What the exercise asks — Because the copy must hold no pictures, return the data below with all of its words intact.

[Saved data entries]
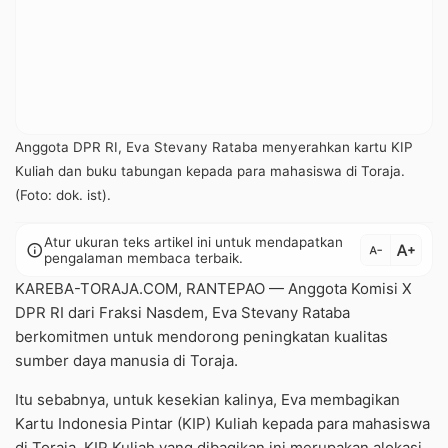
Anggota DPR RI, Eva Stevany Rataba menyerahkan kartu KIP
Kuliah dan buku tabungan kepada para mahasiswa di Toraja.
(Foto: dok. ist).
Atur ukuran teks artikel ini untuk mendapatkan
text_increase
info
text_decrease
pengalaman membaca terbaik.
KAREBA-TORAJA.COM, RANTEPAO — Anggota Komisi X
DPR RI dari Fraksi Nasdem, Eva Stevany Rataba
berkomitmen untuk mendorong peningkatan kualitas
sumber daya manusia di Toraja.
Itu sebabnya, untuk kesekian kalinya, Eva membagikan
Kartu Indonesia Pintar (KIP) Kuliah kepada para mahasiswa
di Toraja. KIP Kuliah yang dibagikan ini merupakan alokasi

Response for this exercise —
Anggota DPR RI, Eva Stevany Rataba menyerahkan kartu KIP
Kuliah dan buku tabungan kepada para mahasiswa di Toraja.
(Foto: dok. ist).
Atur ukuran teks artikel ini untuk mendapatkan
text_increase
info
text_decrease
pengalaman membaca terbaik.
KAREBA-TORAJA.COM, RANTEPAO — Anggota Komisi X
DPR RI dari Fraksi Nasdem, Eva Stevany Rataba
berkomitmen untuk mendorong peningkatan kualitas
sumber daya manusia di Toraja.
Itu sebabnya, untuk kesekian kalinya, Eva membagikan
Kartu Indonesia Pintar (KIP) Kuliah kepada para mahasiswa
di Toraja. KIP Kuliah yang dibagikan ini merupakan alokasi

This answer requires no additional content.